** Data shown follows **
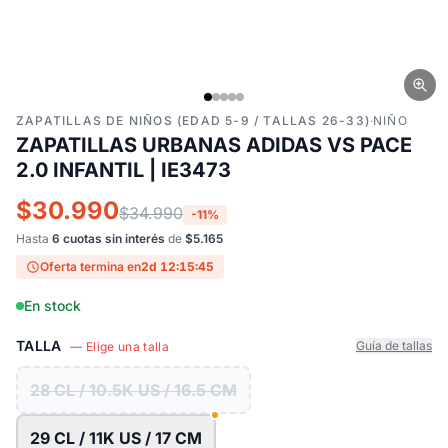
ZAPATILLAS DE NIÑOS (EDAD 5-9 / TALLAS 26-33)
·
NIÑO
ZAPATILLAS URBANAS ADIDAS VS PACE
2.0 INFANTIL | IE3473
$30.990
$34.990
-11%
Hasta
6 cuotas sin interés
de
$5.165
Oferta termina en
2d 12:15:44
En stock
TALLA
Guía de tallas
— Elige una talla
28 CL / 10.5K US / 16.5 CM
29 CL / 11K US / 17 CM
** End of Data shown **
Exercise aim: Copy every record verbatim while leaving each picture out.

Response to this exercise:
ZAPATILLAS DE NIÑOS (EDAD 5-9 / TALLAS 26-33)
·
NIÑO
ZAPATILLAS URBANAS ADIDAS VS PACE
2.0 INFANTIL | IE3473
$30.990
$34.990
-11%
Hasta
6 cuotas sin interés
de
$5.165
Oferta termina en
2d 12:15:44
En stock
TALLA
Guía de tallas
— Elige una talla
28 CL / 10.5K US / 16.5 CM
29 CL / 11K US / 17 CM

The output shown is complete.